SuperMUs are a double-edged sword.
ON THE PLUS SIDE:
- SuperMUs have a regular audience
- SuperMUs have a large casting call and general appeal
ON THE DOWNSIDE:
- SuperMUs using anything other than the "describe your traits and argue with each other whether they apply" approach do not do well. SuperMU players are habitual and seem to prefer this system
- SuperMUs have a LONG history of players playing specific heroes, which includes a laundry list of creep issues flagged to X player and Y character.
- I personally disagree with the "everyverse/multiverse" approach, but this seems to be possible.
- Some people are diehard OC players, but when some of these players make an OC (Original Character) using a "trait-based" character system, some tend to make very overpowered concepts with vague wording that ends up being a sort of fish-hook after CGen. Example: An OC with "the ability to make and control iron" will likely not just bend metal and bend bars.
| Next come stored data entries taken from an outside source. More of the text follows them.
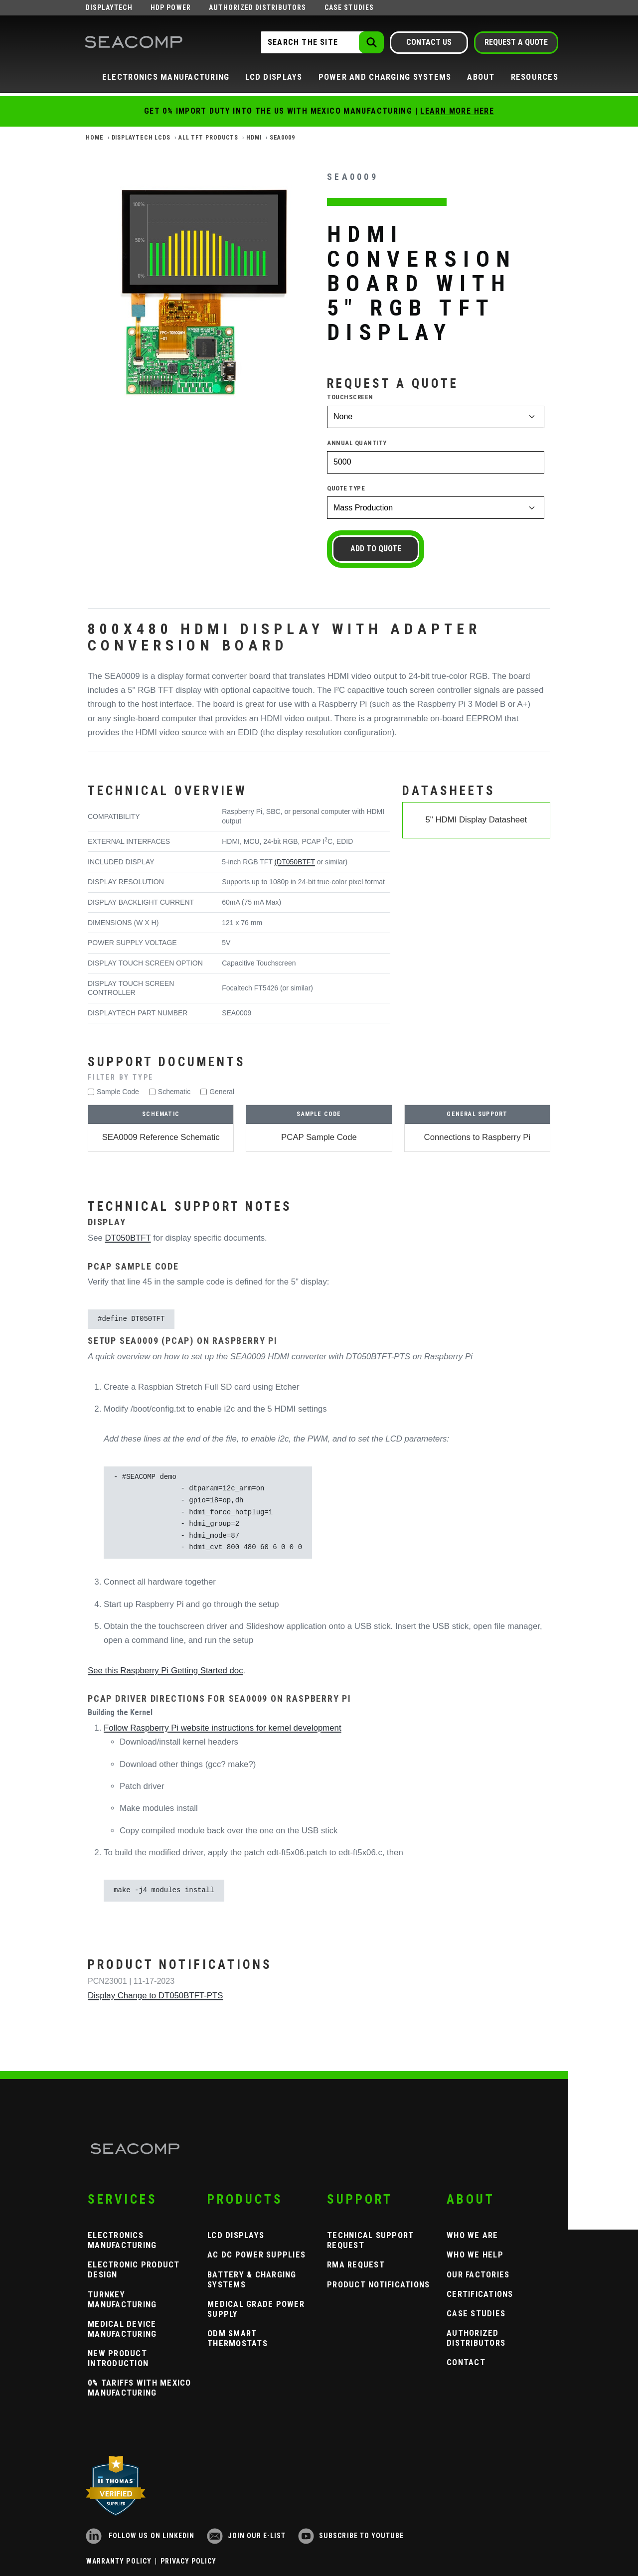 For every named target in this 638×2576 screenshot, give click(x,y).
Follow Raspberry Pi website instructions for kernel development (222, 1728)
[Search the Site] (321, 42)
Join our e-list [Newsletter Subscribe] (246, 2536)
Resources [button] (534, 77)
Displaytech (109, 7)
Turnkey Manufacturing (122, 2299)
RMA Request (356, 2264)
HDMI (254, 137)
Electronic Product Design (134, 2269)
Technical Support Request (370, 2240)
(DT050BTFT (294, 862)
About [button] (480, 77)
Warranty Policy (119, 2561)
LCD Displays (235, 2235)
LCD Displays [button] (273, 77)
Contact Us (429, 42)
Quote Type (346, 488)
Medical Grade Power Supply (256, 2309)
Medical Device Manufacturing (122, 2329)
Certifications (480, 2294)
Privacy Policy (188, 2561)
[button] (319, 1077)
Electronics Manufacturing (122, 2240)
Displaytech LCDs (141, 137)
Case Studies (349, 7)
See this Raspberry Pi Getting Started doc (165, 1670)
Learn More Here (457, 111)
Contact (466, 2362)
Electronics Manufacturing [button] (166, 77)
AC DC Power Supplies (256, 2254)
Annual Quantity (357, 443)
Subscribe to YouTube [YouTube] (351, 2536)
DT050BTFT (128, 1238)
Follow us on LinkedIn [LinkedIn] (140, 2536)
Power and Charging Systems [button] (385, 77)
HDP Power (170, 7)
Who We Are (472, 2235)
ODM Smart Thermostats (237, 2338)
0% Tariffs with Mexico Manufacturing (139, 2388)
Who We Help (475, 2254)
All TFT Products (208, 137)
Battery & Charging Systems (252, 2279)
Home (95, 137)
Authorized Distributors (257, 7)
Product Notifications (378, 2284)
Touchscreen (350, 397)
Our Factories (478, 2274)
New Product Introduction (118, 2358)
Within days they tend to want to instakill things by sucking all of the iron out of their bodies. I've seen this with gravity, gold, etc.
By all means, make whatever game you want, but in my experience the built-in crowd of 20-30 players who habitually play SuperMU games will not necessarily join a SuperMU game if it means learning a new system, not getting their OC, etc. Point in case; you're already being asked why Rhost and not Ares.